1st support group/seminar - 8/03 (has it been that long?)
Wife's DS - 5/05 w Dr. Robert Rabkin VSG on 5/9/11 by Dr. John Rabkin
on 4/20/18 7:05 pm
I don't understand when people say "You can't eat low carb forever." Why? I've been low carb for over a year now and it doesn't bother me. I'm not as low as others, I don't do 25 or less and instead stick at 50. I get to eat the carbs I want without issue on that. I'm not sure why people think low carb forever is impossible.
Remember all people are not created equal. I?m not a big red meat/pork eater, and nuts and tofu for dinner don?t appeal to me either. In order to add variety, I eat carbs. I supplement with protein drinks to reach my goals, but yes a very restrictive carb diet doesn?t work for me. I eat good carbs though! My weight loss has been steady and healthy. High protein and low carbs work for many but not all. The thought of meat all the time makes me gag!
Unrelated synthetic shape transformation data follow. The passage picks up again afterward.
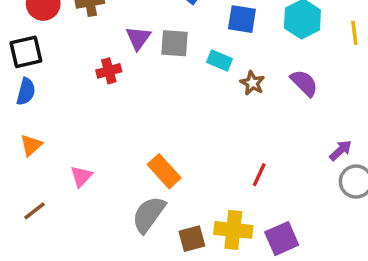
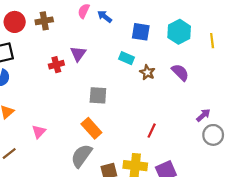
purple triangle: (138, 38) -> (78, 54), moved
gray square: (175, 43) -> (98, 95), moved

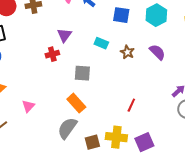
cyan rectangle: (126, 58) -> (101, 43), moved
red cross: (56, 65) -> (52, 54), moved

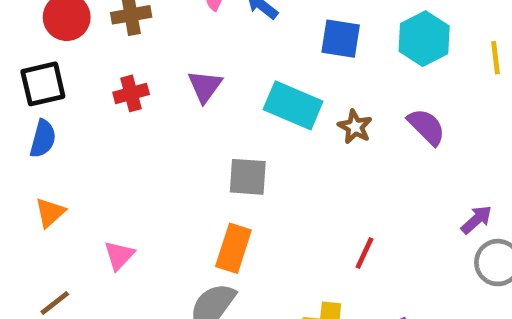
cyan rectangle: (101, 43) -> (293, 105), size x1.6
red cross: (52, 54) -> (131, 93), moved
orange rectangle: (76, 103) -> (233, 248), turned 60

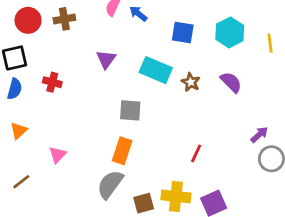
red cross: (131, 93) -> (52, 82), moved, turned 30

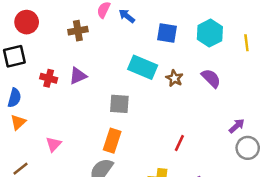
brown cross: (64, 19) -> (78, 31), moved
purple triangle: (106, 59) -> (78, 76), moved, turned 30
blue semicircle: (15, 89) -> (14, 98), moved

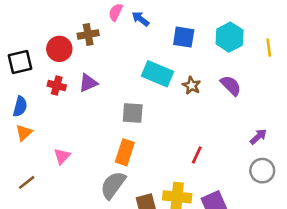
red circle: (27, 22) -> (59, 49), moved
gray circle: (248, 148) -> (262, 171), moved

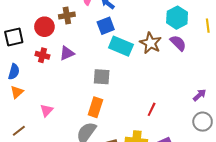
blue square: (184, 37) -> (106, 26), moved, turned -30
brown star: (192, 86) -> (151, 43), moved, size x1.5
purple semicircle: (231, 86) -> (178, 43), moved

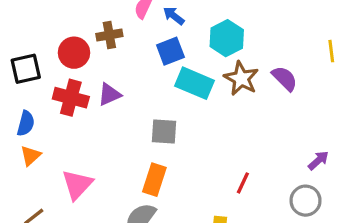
cyan hexagon: (177, 18) -> (227, 38), moved
red cross: (42, 55) -> (71, 98), size x1.5
pink triangle: (46, 110) -> (77, 185), size x1.5
gray circle: (203, 122) -> (306, 201), moved

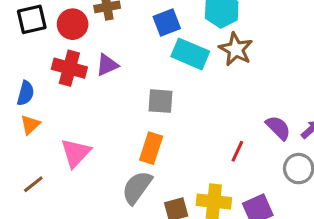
black square: (26, 69) -> (32, 19), moved
purple semicircle: (285, 78) -> (278, 128), moved

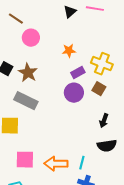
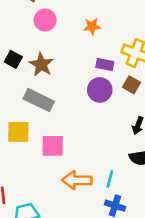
orange star: (69, 51) -> (92, 26), moved
purple rectangle: (78, 73) -> (105, 65), turned 40
pink square: (25, 160) -> (53, 146), moved

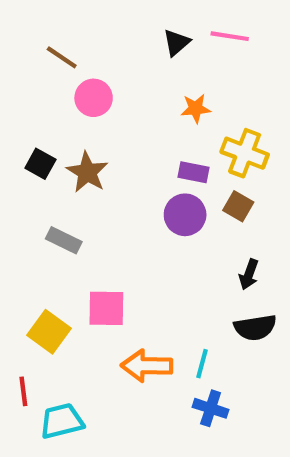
orange star: (92, 26) -> (196, 108), moved
gray rectangle: (39, 100) -> (64, 240), moved, size x0.7
yellow square: (18, 132) -> (49, 332), moved, turned 35

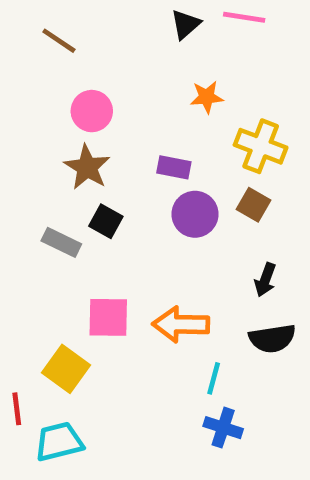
pink circle: (94, 98) -> (92, 111), moved
black square: (40, 164) -> (106, 221), moved
purple rectangle: (194, 172) -> (174, 167), moved
yellow square: (49, 332) -> (66, 369), moved
orange arrow: (147, 366) -> (181, 324), moved

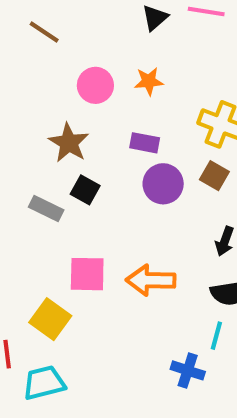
orange star: (207, 97) -> (149, 81), moved
pink circle: (92, 111) -> (95, 85), moved
cyan line: (214, 378) -> (216, 336), moved

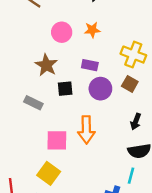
black square: (85, 190) -> (65, 89), moved, turned -35
orange arrow: (151, 280) -> (86, 130), moved, turned -92
yellow square: (50, 319) -> (49, 173), moved

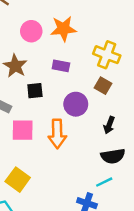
orange star: (92, 30) -> (63, 29), size x1.5
purple circle: (100, 89) -> (76, 104), moved
pink square: (57, 140) -> (23, 130), moved
cyan line: (131, 176) -> (104, 182), turned 49

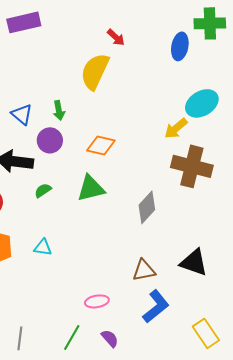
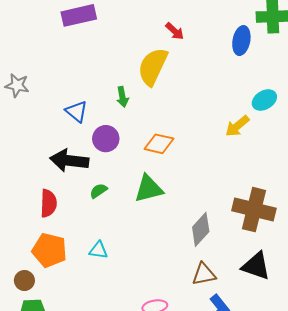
cyan ellipse: (202, 103) -> (264, 100), size x0.7
green arrow: (59, 110) -> (122, 97), moved
brown cross: (192, 166) -> (254, 210), moved
gray diamond: (147, 207) -> (201, 229), moved

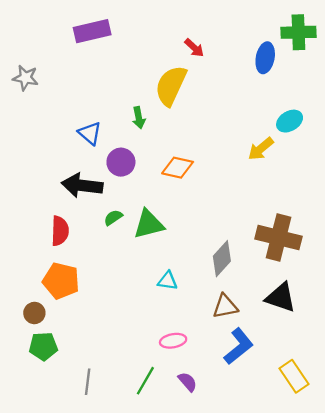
gray star: (17, 85) -> (26, 78), moved
green triangle: (149, 189) -> (149, 224), moved
cyan triangle: (98, 250) -> (168, 281), moved

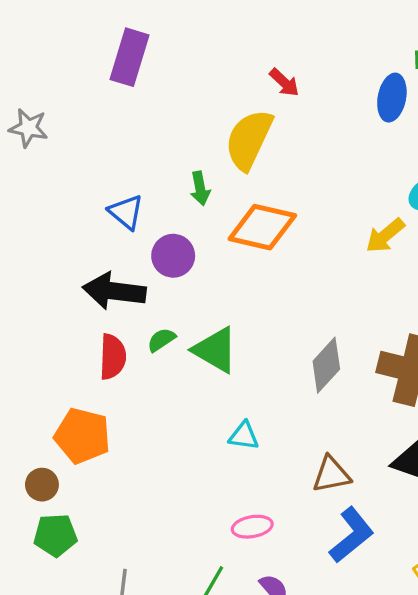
purple rectangle: (92, 31) -> (129, 57), turned -60
orange diamond: (178, 168) -> (262, 227), moved, size x1.4
green triangle: (149, 224) -> (215, 350), turned 44
red semicircle: (60, 231) -> (113, 357), moved
gray diamond: (222, 259) -> (326, 365), moved

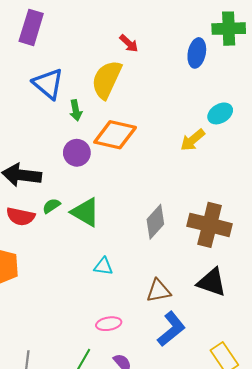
blue triangle: (126, 212) -> (48, 84), moved, size x1.4
purple circle: (173, 256) -> (77, 153), moved
red semicircle: (113, 357) -> (21, 216), turned 100

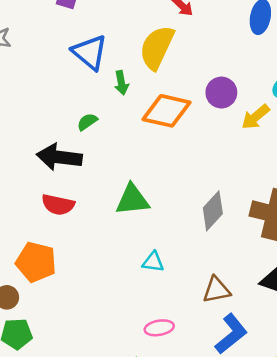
purple circle: (77, 153) -> (221, 93), moved
green semicircle: (51, 206) -> (87, 122), moved
green triangle: (85, 212) -> (132, 200), turned -36

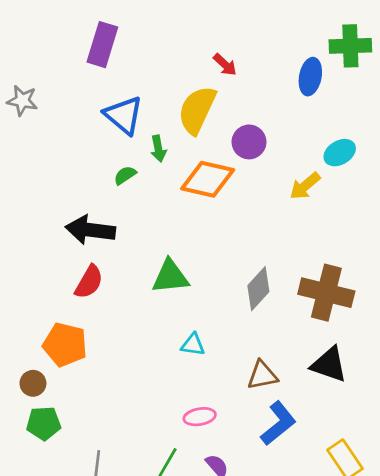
purple circle: (221, 93) -> (249, 142), moved
green semicircle: (87, 122) -> (125, 175), moved
red semicircle: (58, 205) -> (89, 282), turned -72

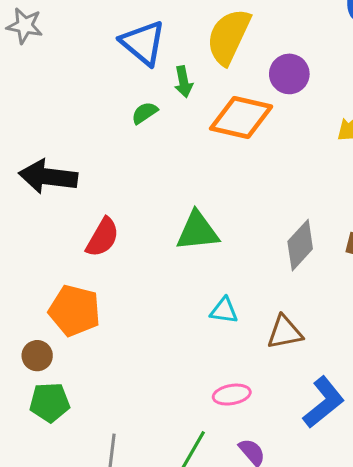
black arrow: (90, 230) -> (48, 177), moved
brown triangle: (262, 375) -> (285, 332), moved

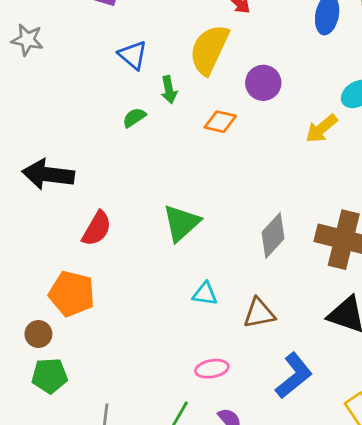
blue triangle: (143, 43) -> (133, 55), size x0.7
orange diamond: (241, 118) -> (220, 122), size x0.6
green triangle: (197, 231) -> (181, 223), turned -36

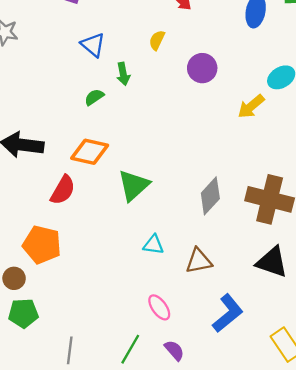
yellow semicircle: (209, 49) -> (157, 40), size x0.5
orange diamond: (220, 122) -> (90, 152), moved, size x1.4
pink ellipse: (212, 369) -> (159, 307), turned 64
on 4/21/18 7:47 pm, edited 4/21/18 12:47 pm
I am not saying low carb is the only way to diet though. I said I don't understand people who think low carb forever is impossible. Really the end-all-be-all of weight loss will always be calories in vs calories out. There are some here who do not do low carb at all and are long time maintainers! I just don't have room for carbs, my stomach is still very restricted even after a year, I already have to maintain 5 small meals a day to keep my protein and calories up. Though I am trying to slowly increase my meals and knock them down to 3 or 4 a day instead.
on 4/21/18 3:03 pm
Yep. Five years here -- no regain, no diabetes, no HBP -- it's certainly not impossible.
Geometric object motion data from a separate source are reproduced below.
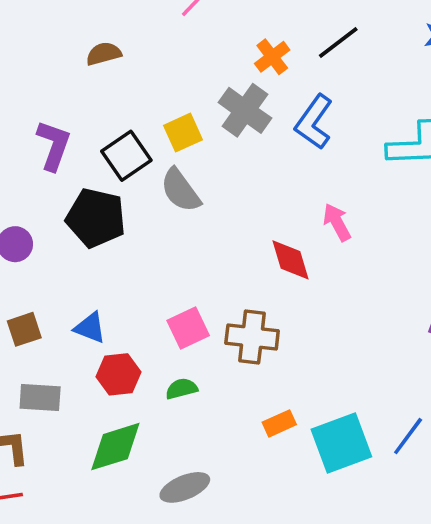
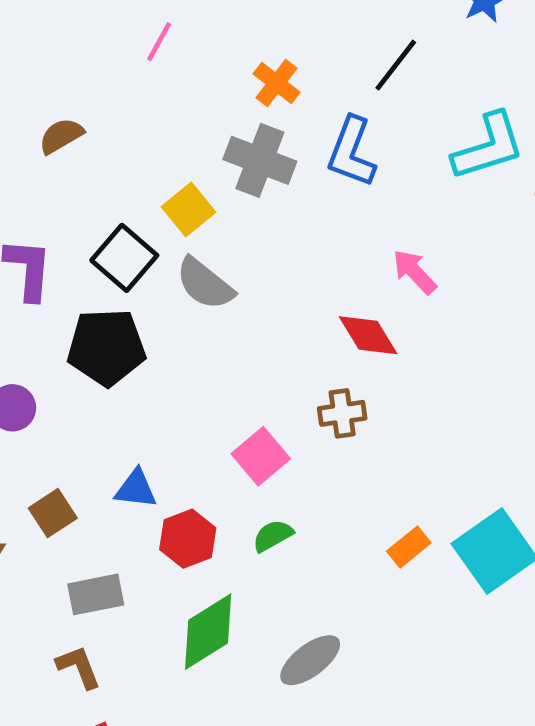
black line: (338, 42) -> (396, 65), moved
brown cross: (252, 337) -> (342, 413), moved, size x0.7

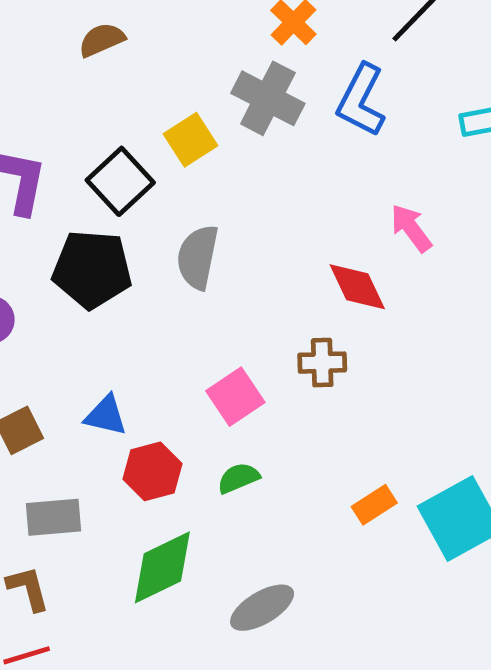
brown semicircle: (61, 136) -> (102, 40), moved
gray semicircle: (205, 284) -> (198, 257), moved, turned 56

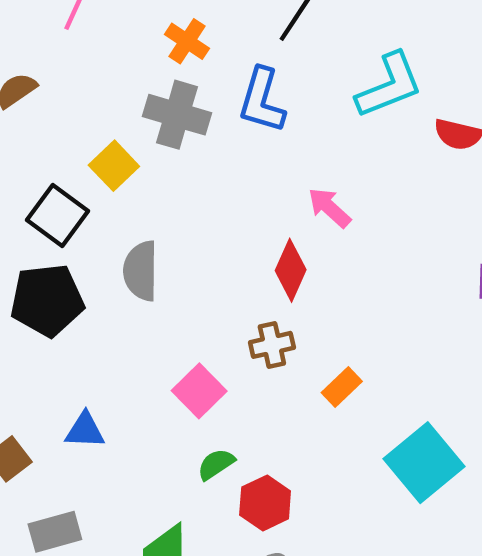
red diamond: (357, 287) -> (291, 270), turned 60
red hexagon: (152, 471) -> (265, 503), moved
orange rectangle: (374, 505) -> (342, 387), moved

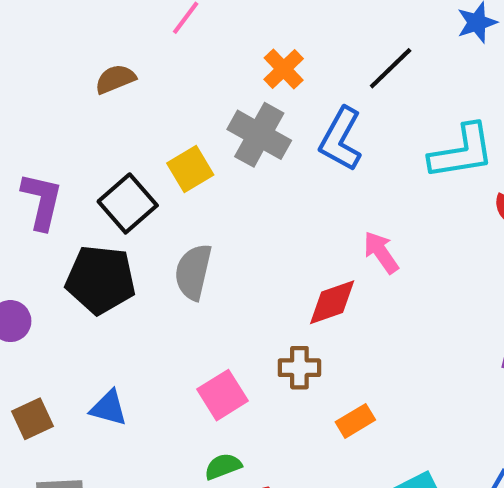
red diamond: (291, 270) -> (332, 302), turned 34

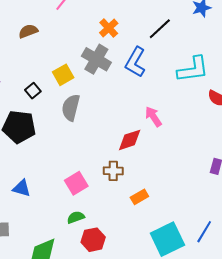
black square: (128, 203) -> (33, 91), size x0.6
gray semicircle: (193, 272) -> (71, 108), moved

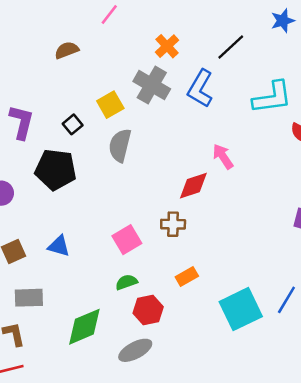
orange rectangle: (139, 197) -> (187, 276), moved

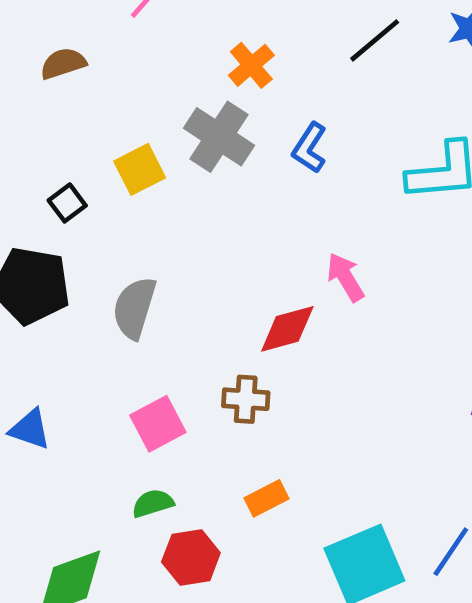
black line: (231, 47) -> (375, 40), moved
blue L-shape: (200, 89) -> (310, 148), size x0.7
gray semicircle: (120, 145) -> (134, 308), moved

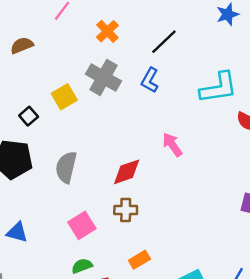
black line: (375, 40) -> (164, 42), moved
orange cross: (251, 65) -> (107, 31), moved
red diamond: (287, 329) -> (127, 172), moved

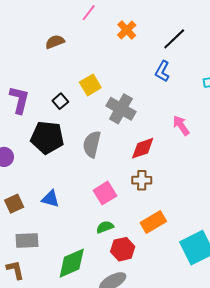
gray cross: (103, 78) -> (121, 109), moved
orange rectangle: (139, 260) -> (153, 222), size x1.4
"What you eat in private, you wear in public." --- Kat
on 4/20/18 10:07 am, edited 4/20/18 3:10 am
I see two massive red flags in your post.
I am not following a strict diet.
...I can't give that up.
Surgery is not magical. You need to strictly follow your post-op eating guidelines if you want to see results. For most people, that is 600 - 800 calories, 60+ g protein, and under 25g carbs. If you're not following protocol, then this stall is completely your fault.
When you say "some carbs," what do you mean? How many grams a day? What kinds of foods? And why "can't" you give them up? Is somebody force-feeding you melba toast? If you're still having nausea issues, that's no excuse to eat carbs; you need to speak with your surgeon.
Sparklekitty / Julie / Nerdy Little Secret (#42)
Roller derby - cycling - triathlon
VSG 2013, RNY conversion 2019 due to GERD. Trendweight here!
Unless you have a documented medical condition that precludes you from following a low-carb diet then saying you "can't" just means you aren't willing to try hard enough. You're two months out. It doesn't get better than now and it's only harder and more tempting as you go.
VSG: 1/17/17
5'7" HW: 283 SW: 229 CW: 135-140 GW: 145
Pre-op: 53 M1: 22 M2: 12 M3: 12 M4: 8 M5: 10 M6: 11 M7: 5 M8: 6 M9-M13: 15-ish
LBL/BL w/ Fat Transfer 1/29/18
I think sometimes you have to tailor your diet to meet your needs. I have a hard time with protein. Not a lover of all meat. Can do fish and seafood, but get sick of it quick. I have to be very creative to get the protein in. I definitely supplement, otherwise it would be impossible. I know what is recommended for VSG, but my common sense tells me there are other ways. Caloric deficit! Truly proven. I can eat 70 to 100 carbs per day, stay under 1000 cals per day, and still meet my protein goal. When I stop losing, I'll tweak things a little.
FYI: talking about good carbs (yogurt, nuts, beans, salad, fruit, with occasional popcorn or crackers.)